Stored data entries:
┄┄┄┄┄┄

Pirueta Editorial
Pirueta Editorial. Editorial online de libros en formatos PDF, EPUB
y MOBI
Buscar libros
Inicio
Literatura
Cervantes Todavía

┄┄┄┄┄┄

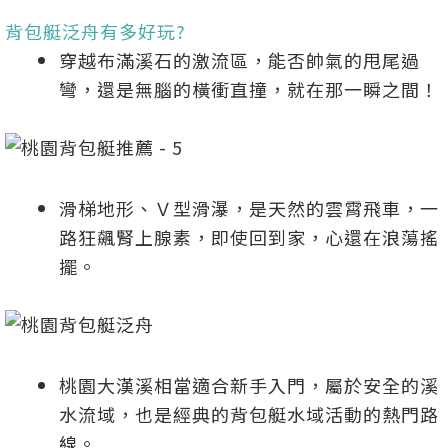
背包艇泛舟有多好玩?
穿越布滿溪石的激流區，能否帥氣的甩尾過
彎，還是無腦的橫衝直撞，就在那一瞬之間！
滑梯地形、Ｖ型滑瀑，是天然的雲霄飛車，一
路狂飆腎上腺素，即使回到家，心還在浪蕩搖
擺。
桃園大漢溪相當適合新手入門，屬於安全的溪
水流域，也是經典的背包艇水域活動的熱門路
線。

┄┄┄┄┄┄

◆ Problem to solve
Filter the entries above down to the lines that contain "Editorial".

◆ Solution for this problem
Pirueta Editorial
Pirueta Editorial. Editorial online de libros en formatos PDF, EPUB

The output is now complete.